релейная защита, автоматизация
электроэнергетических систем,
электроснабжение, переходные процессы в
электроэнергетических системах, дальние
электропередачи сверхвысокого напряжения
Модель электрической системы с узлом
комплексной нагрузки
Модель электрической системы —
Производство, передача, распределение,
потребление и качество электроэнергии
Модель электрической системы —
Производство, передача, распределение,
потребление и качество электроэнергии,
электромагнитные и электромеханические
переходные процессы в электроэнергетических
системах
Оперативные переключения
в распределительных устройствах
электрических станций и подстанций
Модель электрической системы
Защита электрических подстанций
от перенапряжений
#####
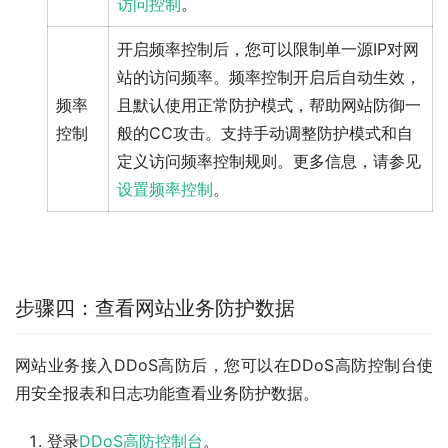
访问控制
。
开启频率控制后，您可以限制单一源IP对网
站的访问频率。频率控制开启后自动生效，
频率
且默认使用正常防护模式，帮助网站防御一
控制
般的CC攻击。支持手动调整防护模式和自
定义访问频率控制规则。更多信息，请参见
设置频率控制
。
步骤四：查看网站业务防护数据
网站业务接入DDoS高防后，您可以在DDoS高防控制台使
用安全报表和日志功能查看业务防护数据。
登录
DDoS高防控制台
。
#####
[What you should do] Could you please find every line of the listing above holding the string "электроэнергии" and copy it?

[Result for this exercise]
потребление и качество электроэнергии
потребление и качество электроэнергии,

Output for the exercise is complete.